Saved entries:
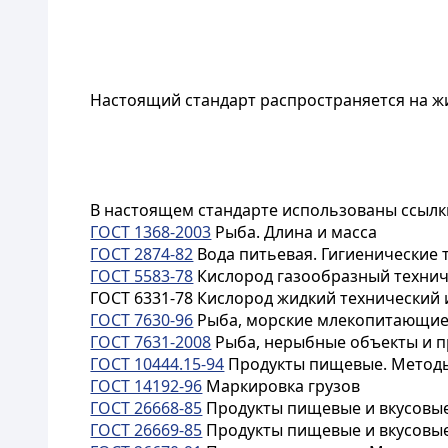
Настоящий стандарт распространяется на
ж
В настоящем стандарте использованы ссылк
ГОСТ 1368-2003
Рыба. Длина и масса
ГОСТ 2874-82
Вода питьевая. Гигиенические 
ГОСТ 5583-78
Кислород газообразный технич
ГОСТ 6331-78
Кислород жидкий технический 
ГОСТ 7630-96
Рыба, морские млекопитающие,
ГОСТ 7631-2008
Рыба, нерыбные объекты и п
ГОСТ 10444.15-94
Продукты пищевые. Методы
ГОСТ 14192-96
Маркировка грузов
ГОСТ 26668-85
Продукты пищевые и вкусовые
ГОСТ 26669-85
Продукты пищевые и вкусовые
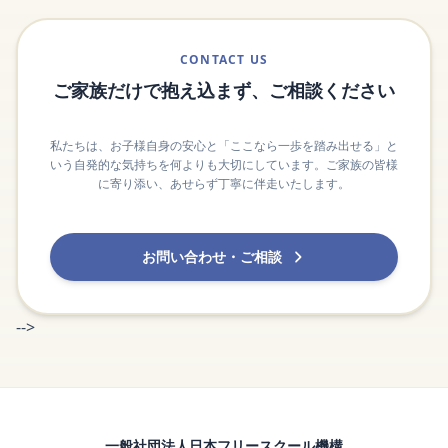
CONTACT US
ご家族だけで抱え込まず、ご相談ください
私たちは、お子様自身の安心と「ここなら一歩を踏み出せる」と
いう自発的な気持ちを何よりも大切にしています。ご家族の皆様
に寄り添い、あせらず丁寧に伴走いたします。
お問い合わせ・ご相談
-->
一般社団法人日本フリースクール機構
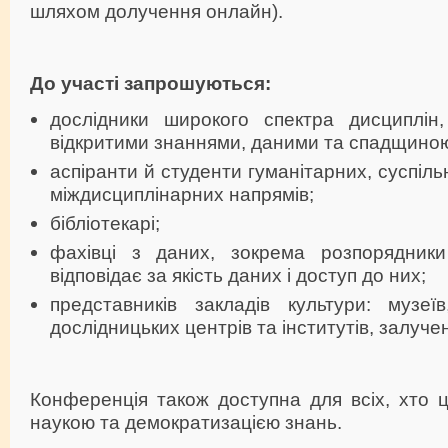
шляхом долучення онлайн).
До участі запрошуються:
дослідники широкого спектра дисциплін
відкритими знаннями, даними та спадщино
аспіранти й студенти гуманітарних, суспіл
міждисциплінарних напрямів;
бібліотекарі;
фахівці з даних, зокрема розпорядники
відповідає за якість даних і доступ до них;
представників закладів культури: музеїв
дослідницьких центрів та інститутів, залуче
Конференція також доступна для всіх, хто ц
наукою та демократизацією знань.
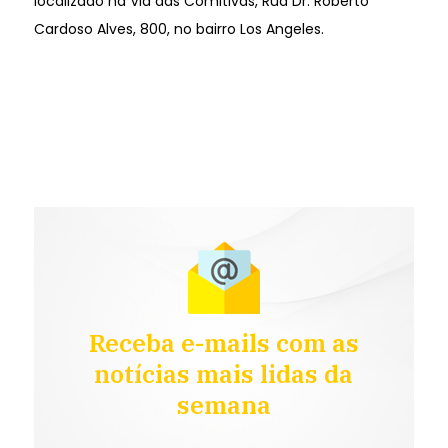
localizado na Via das Comitivas, Rua Dr. Roberto
Cardoso Alves, 800, no bairro Los Angeles.
Receba e-mails com as
notícias mais lidas da
semana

> _Problem details_
On how many lines of the data does the word "даних" appear? Only the number is wanted.

> _Answer to the problem_
2